UNDP、モルディブ国立災害管理センターと新しい防災プロジェクトを開始

2016/03/03



【2016年3月3日、モルディブ、マレ】
モルディブの国立災害管理センター(National Disaster Management Centre: NDMC)と国連開発計画(UNDP)は、2015年に策定された「仙台防災枠組2015-2030」に沿った38万米ドルのプロジェクトを立ち上げました。「モルディブにおける防災と災害管理に関する国家能力強化プロジェクト(Scaling up the National Capacity for Disaster Risk Reduction and Management in Maldives)」は、国の災害に対する準備や対応の能力を改善することにより、防災対策を効率化することを目的としています。

このプロジェクトには、日本政府が日・UNDPパートナーシップ基金を通じて資金拠出しており、20のコミュニティにおいて、島・コミュニティレベルでの災害対応能力を更に強化していく予定です。

プロジェクトは、早期警報を住民に適時に効率的に発信するため、災害時に有益な既存の早期警報システムを強化します。

プロジェクトの主な目的は、モルディブも加盟している「仙台防災枠組2015-2030」に沿って、国立災害管理センターの防災に関する取組みの進捗状況を記録する能力を向上することでもあります。

沿岸警備ビルで開かれたプロジェクト発表イベントでは、アダム・シャリーフ・ウマール防衛・国防大臣が災害に対して「今後、疑う余地もなく、災害状況に陥る日が来るでしょう。このプロジェクトは私たちの災害に対応する能力を強化します。私たちはこれまでに減災や防災の分野で著しく改善してきました」と、備えの重要性について語りました。

また、大臣は「昨日、インドネシア・スマトラ島沖で津波警報が発表された時、私たちのチームは即時に警戒態勢を敷きました。12年前の2004年、同じ地域で地震が発生し、津波が起こった際、私たちに今のような準備はできていませんでした。私たちの経験とUNDPからの支援で、このように災害へ対応することができるようになったのです」と付け加えました。
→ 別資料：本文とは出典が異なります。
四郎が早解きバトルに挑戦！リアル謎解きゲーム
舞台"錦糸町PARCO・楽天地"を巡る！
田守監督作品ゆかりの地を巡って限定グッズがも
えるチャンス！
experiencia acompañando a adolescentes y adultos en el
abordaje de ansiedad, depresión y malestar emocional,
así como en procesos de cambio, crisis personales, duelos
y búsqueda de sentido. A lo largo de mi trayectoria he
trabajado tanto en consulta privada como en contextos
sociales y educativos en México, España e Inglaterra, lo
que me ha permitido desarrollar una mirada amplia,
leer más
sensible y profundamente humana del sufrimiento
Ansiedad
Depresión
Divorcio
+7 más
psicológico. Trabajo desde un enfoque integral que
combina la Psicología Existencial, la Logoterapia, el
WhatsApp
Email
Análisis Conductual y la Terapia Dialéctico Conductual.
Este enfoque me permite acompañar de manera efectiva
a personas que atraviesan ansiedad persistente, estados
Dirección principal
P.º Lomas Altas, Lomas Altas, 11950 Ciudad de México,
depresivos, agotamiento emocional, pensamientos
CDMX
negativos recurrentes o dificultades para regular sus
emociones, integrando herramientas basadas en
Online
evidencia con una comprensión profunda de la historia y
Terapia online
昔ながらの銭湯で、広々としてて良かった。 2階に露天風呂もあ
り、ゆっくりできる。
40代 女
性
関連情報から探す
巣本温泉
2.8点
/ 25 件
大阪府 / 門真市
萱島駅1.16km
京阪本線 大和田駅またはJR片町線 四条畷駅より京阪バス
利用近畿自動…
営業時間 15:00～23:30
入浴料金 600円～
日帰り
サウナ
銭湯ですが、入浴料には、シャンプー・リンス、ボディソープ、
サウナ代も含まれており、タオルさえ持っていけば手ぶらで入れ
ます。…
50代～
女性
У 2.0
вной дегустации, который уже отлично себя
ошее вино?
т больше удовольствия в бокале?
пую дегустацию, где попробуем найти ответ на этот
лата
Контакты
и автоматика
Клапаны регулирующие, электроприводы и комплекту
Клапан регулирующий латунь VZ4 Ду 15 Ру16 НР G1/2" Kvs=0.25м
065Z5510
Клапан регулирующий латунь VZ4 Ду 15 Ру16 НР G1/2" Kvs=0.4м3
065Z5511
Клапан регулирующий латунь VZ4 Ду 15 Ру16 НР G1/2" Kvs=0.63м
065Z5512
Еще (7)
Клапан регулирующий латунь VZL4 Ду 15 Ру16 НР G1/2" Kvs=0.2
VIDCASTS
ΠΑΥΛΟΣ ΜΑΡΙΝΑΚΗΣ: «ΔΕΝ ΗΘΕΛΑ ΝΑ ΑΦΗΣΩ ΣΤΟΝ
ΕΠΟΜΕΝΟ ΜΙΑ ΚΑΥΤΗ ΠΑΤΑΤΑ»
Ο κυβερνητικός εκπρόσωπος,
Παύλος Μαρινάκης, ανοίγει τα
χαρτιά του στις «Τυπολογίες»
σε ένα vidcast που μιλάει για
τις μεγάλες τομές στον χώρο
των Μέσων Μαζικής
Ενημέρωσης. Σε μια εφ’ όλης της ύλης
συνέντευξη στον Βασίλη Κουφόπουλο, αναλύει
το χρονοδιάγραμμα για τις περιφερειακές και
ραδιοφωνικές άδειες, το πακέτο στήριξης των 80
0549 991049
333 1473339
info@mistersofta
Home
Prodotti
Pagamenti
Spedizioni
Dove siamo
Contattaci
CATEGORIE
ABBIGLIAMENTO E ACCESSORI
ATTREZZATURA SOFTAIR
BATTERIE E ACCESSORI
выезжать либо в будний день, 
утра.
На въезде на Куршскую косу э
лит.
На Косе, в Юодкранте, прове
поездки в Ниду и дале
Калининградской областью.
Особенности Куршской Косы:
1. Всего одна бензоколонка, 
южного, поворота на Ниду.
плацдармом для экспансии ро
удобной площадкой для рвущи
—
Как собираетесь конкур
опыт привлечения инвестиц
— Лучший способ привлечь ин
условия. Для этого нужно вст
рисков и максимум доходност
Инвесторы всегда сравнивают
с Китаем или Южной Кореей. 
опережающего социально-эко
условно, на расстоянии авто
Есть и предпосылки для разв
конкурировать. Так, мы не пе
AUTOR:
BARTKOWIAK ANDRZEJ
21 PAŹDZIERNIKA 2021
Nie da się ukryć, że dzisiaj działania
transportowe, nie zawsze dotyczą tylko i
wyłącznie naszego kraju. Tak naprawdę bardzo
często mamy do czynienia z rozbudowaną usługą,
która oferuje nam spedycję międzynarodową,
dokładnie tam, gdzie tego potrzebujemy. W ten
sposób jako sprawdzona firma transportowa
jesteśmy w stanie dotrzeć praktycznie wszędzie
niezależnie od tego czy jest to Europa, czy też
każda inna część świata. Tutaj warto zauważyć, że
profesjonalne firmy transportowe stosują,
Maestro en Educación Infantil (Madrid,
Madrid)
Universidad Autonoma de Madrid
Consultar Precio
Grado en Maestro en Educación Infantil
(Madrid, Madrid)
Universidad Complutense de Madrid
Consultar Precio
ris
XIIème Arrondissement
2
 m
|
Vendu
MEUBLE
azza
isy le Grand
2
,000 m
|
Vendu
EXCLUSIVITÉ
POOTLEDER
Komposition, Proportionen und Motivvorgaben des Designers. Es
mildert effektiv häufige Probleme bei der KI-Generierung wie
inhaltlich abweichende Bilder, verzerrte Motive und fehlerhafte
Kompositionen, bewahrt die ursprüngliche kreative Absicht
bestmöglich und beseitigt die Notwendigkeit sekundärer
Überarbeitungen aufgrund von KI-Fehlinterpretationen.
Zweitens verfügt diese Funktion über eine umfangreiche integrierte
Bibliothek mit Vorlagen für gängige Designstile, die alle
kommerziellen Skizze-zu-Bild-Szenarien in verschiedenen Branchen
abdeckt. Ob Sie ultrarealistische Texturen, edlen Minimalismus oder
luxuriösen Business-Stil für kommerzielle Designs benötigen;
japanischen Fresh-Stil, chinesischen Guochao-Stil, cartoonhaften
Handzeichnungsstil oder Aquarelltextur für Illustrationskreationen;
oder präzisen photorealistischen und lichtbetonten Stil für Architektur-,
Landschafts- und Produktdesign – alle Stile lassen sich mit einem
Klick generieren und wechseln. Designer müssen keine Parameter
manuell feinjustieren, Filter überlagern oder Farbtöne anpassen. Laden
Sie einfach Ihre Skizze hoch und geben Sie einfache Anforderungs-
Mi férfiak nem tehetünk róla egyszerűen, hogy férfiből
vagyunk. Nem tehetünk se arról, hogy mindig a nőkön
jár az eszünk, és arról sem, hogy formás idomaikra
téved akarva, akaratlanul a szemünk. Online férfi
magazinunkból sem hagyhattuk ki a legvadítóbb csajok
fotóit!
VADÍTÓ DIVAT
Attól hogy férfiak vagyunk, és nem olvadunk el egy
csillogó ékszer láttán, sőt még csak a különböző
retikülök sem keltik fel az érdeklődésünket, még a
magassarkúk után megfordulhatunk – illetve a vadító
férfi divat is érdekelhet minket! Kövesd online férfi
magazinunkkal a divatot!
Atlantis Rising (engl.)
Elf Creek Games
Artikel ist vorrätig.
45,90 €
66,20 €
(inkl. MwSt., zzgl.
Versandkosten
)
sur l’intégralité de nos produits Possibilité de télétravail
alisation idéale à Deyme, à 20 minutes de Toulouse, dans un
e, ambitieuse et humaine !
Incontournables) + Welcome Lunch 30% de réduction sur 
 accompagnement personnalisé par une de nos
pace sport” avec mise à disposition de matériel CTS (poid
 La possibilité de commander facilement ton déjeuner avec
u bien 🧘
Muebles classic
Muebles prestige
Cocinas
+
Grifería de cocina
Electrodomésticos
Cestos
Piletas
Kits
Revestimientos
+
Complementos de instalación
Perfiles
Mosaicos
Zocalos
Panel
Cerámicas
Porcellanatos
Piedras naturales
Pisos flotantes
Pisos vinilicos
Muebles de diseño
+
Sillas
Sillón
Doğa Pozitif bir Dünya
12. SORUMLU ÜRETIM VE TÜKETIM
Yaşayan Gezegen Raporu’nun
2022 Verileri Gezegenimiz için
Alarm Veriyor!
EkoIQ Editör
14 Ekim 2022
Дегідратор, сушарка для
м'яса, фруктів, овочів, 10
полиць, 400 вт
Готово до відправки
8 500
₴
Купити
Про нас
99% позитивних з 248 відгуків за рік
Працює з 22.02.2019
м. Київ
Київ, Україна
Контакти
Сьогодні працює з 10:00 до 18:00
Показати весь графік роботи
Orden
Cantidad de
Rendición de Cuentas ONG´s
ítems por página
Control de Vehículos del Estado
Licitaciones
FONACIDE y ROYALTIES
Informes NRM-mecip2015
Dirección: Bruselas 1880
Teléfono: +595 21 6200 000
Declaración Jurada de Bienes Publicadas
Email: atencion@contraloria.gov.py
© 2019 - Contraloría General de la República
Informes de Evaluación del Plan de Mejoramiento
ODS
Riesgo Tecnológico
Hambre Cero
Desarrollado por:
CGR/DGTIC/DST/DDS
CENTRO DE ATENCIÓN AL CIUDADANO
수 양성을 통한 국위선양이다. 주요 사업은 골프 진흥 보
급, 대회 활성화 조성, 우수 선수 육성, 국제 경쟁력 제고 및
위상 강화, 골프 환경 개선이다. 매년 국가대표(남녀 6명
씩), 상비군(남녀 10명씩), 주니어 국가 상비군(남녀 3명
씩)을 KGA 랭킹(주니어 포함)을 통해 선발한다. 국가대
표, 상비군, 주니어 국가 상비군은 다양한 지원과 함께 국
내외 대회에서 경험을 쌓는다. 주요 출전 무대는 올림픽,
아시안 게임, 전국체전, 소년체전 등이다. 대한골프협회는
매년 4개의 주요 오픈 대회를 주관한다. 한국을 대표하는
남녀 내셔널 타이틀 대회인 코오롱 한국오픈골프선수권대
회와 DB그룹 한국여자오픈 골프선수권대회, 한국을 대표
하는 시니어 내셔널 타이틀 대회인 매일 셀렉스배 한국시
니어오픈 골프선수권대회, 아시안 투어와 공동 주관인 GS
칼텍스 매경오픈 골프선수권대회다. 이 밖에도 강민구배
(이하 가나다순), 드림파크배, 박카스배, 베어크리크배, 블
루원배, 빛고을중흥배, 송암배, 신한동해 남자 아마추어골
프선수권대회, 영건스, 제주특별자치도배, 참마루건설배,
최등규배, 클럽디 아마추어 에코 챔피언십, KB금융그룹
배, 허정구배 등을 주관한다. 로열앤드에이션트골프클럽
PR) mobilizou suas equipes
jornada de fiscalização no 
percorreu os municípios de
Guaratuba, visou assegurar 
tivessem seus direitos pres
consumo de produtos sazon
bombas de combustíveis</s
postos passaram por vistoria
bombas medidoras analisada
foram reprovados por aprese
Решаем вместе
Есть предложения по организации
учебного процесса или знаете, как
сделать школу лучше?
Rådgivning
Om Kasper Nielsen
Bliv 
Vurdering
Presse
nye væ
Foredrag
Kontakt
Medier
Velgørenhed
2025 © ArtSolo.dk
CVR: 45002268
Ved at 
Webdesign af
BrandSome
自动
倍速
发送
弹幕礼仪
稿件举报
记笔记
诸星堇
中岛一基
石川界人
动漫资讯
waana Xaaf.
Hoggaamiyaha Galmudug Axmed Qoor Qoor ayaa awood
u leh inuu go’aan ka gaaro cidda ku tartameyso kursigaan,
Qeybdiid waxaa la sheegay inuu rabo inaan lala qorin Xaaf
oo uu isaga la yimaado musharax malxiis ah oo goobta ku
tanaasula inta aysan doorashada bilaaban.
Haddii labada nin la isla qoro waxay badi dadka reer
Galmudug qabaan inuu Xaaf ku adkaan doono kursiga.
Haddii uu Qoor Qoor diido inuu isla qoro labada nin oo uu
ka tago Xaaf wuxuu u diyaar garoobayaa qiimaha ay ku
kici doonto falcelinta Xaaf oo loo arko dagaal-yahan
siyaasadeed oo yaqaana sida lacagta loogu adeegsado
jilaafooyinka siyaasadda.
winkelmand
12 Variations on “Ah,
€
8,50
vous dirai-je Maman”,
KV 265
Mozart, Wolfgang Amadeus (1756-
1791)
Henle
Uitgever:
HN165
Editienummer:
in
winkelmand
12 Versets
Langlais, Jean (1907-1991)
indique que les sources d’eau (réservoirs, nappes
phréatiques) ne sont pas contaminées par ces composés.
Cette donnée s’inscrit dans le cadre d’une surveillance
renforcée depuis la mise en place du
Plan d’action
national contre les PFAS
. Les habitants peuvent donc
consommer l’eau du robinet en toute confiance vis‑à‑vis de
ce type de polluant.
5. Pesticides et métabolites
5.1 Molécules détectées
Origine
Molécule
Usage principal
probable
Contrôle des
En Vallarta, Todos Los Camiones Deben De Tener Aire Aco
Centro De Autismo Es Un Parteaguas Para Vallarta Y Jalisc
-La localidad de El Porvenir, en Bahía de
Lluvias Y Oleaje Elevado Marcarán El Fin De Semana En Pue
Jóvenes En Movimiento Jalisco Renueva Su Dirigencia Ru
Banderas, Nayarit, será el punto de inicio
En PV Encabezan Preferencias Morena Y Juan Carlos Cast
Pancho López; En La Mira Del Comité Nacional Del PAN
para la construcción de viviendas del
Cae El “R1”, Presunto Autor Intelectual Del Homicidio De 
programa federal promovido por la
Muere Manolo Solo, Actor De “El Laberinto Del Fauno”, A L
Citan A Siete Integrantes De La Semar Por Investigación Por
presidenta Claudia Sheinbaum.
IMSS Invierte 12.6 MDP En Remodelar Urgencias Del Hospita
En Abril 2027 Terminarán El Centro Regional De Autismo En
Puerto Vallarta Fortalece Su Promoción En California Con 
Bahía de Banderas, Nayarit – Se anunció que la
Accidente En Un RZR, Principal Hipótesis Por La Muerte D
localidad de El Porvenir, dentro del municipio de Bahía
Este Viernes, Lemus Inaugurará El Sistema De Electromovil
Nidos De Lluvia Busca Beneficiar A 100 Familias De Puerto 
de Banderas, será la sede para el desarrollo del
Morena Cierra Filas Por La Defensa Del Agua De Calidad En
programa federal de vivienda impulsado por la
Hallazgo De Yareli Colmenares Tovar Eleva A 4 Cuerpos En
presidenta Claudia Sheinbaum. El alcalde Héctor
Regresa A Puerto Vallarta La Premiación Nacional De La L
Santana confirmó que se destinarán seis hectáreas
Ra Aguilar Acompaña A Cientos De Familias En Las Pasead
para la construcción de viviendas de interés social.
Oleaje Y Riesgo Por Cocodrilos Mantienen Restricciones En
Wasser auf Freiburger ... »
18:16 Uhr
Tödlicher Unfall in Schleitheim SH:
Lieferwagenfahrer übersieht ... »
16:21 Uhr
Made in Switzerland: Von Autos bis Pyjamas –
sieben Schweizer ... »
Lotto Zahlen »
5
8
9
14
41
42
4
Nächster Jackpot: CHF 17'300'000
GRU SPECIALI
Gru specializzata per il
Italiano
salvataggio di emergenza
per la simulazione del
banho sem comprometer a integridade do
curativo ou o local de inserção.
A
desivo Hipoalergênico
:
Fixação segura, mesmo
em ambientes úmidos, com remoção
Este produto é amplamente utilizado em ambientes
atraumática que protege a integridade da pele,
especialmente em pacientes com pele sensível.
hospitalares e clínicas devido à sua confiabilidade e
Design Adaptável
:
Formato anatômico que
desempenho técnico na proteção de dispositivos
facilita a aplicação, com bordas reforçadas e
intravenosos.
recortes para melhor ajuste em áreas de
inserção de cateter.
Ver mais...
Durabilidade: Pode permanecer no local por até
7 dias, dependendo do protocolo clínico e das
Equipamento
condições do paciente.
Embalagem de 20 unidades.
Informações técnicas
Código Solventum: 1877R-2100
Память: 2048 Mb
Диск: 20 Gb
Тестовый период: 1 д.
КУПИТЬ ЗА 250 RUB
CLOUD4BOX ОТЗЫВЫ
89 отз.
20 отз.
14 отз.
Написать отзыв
野田章子モルディブ国連常駐調整官兼UNDP常駐代表は、防災と気候変動への適応の関連性について、「モルディブは気候変動の影響に対して一番脆弱な国だと言われています。気候変動への適応は、選択肢ではなく、必要不可欠なものです。防災と気候変動への適応の関連性は、洪水や乾期の緊急給水実施などの例から、モルディブのような場所で最も顕著です」と述べました。

過去10年間、気候変動の影響による脆弱性の悪化により、水文気象と大洋ハザードから生じる海のうねりや暴雨による洪水などの地域災害が多く観測されるようになりました。海面上昇、降雨や天候パターンの変化、気温の上昇はこのような災害を悪化させ、40万の人口と彼らの生活に深刻な危険を及ぼす可能性があります。